本当に癒される庭作りとは、住む人それぞれの 「心象風景」を映し出し、形にする事と考えます。 子供のころに見た、体験した自然を、思い出す事、日本の古き良き里山の景色や情景を 再生する事・・。「庭」という一つの「点」が「線」となり、やがて緑の「面」となって、「緑の記憶」と共に、次世代に受け継がれる事を願います。 子供も、また「大きな子供」も共に遊び、楽しめる「庭作り」をご提案しています。


日本に自生する野の花や山野草を使った庭作りは、住む人の「心象風景」、日本の「原風景」を再現し、癒しの庭空間を作ります。日本の気候や風土にも合った植生は、病害虫も少なく、 過度の消毒や肥料を必要としません。花の冠や野の花遊びは、子供の感性を育て、自然に遊ぶ愉しみを教えてくれます。

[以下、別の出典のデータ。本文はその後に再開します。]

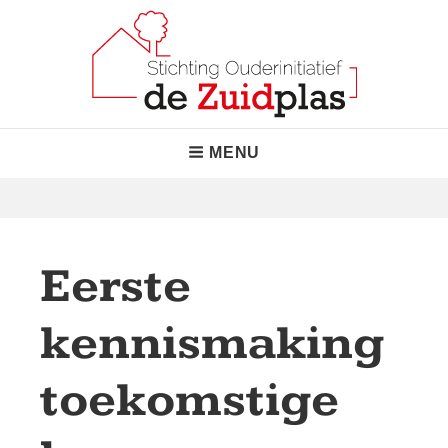
Skip
to
content
Stichting Ouderinitiatief de
"Normaal waar het kan, bijzonder waar nodig!"
Header
MENU
Zuidplas
Menu
Eerste
kennismaking
toekomstige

林間で大切に育てられた、山の雑木や樹木を使う事により、 木立や株立ちが織りなす繊細な景色を愉しむことが出来ます。 織りなす木立は、室内よりの景観に奥行を作り、 緑陰が建物を引き立たせます。 また、庭に林間の趣を取り入れることにより、 私的な落ち着いた癒しの空間に暮らすことが出来ます。 風の流れが見える繊細な樹木は、夏の強光線を遮る 「天然のクーラー」の役割を果たし、冬は落葉することによる 採光が暖かな陽だまりを室内にもたらします。

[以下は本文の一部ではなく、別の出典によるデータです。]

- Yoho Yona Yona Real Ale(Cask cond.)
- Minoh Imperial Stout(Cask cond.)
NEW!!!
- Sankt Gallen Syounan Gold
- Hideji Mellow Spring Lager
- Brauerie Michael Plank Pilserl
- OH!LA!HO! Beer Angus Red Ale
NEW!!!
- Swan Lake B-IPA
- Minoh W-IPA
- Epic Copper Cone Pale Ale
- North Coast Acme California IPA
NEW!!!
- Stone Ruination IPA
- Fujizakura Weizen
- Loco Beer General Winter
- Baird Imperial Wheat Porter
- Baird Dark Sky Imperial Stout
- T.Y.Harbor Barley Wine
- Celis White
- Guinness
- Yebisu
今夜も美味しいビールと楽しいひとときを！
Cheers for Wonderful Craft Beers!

芝生の広場は、はだしで駆け回ったり、ボール遊び等、 子供にとっては最高の遊び場になります。 広場といっても、3坪ほどの空間があれば十分に楽しく 豊かな場になります。 また、グランドカバーで地表を覆う事により、強光線を遮り、 地熱を放出させ「大地の呼吸」を助けます。 特に男の子、「大人の男の子」にとっても芝は特別、 大好きなモチーフです。

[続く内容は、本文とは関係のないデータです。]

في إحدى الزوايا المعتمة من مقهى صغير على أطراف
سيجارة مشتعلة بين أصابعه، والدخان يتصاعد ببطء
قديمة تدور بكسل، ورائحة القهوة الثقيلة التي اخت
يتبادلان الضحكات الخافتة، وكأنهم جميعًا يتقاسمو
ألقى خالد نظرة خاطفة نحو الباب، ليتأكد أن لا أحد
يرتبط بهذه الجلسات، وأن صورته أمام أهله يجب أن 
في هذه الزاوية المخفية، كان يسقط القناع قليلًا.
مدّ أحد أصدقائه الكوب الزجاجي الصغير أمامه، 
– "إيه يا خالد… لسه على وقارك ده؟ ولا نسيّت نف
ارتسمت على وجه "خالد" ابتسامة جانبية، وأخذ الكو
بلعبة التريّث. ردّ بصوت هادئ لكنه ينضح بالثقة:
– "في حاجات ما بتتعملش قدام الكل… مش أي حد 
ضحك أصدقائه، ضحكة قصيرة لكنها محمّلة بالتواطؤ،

デッキやテラスでの昼食やおやつは、不思議と何倍も美味しく 感じるものです。 また、家族同士や友人を招いてのパーティやディナーも 屋外なら特別なものになります。昼間でしたら、 パラソルの下、夜はランタンに火を灯してゆったりとした時間を愉しむ。 子供の頃、原っぱや自然の中で楽しんだ「ピクニック」をご自分のお庭で。 考えただけでもワクワクしますね!


「テラリウム」というのは、お庭に水辺や、鳥の餌場を設ける ことを言います。 庭は、一番身近な自然と言われるように、自然を切り取った、 大自然の縮図と言えるかもしれません。 庭に一部に水の気配があることは、住む方を癒し、 メダカや昆虫の住処を作ります。


「食育」という言葉もある通り、自分で大切に育てた野菜や ハーブを食すことはかけがえのない体験です。 広くなくても、一坪程度の空間があれば、十分に家庭菜園を 楽しむことが出来ます。トマトやキュウリやナスを育てて、収穫し、食卓を彩る楽しみ。 「無農薬」「朝採り」の野菜を食す贅沢。土を耕し、触れる経験は、かけがえのない「体験」になるものと考えます。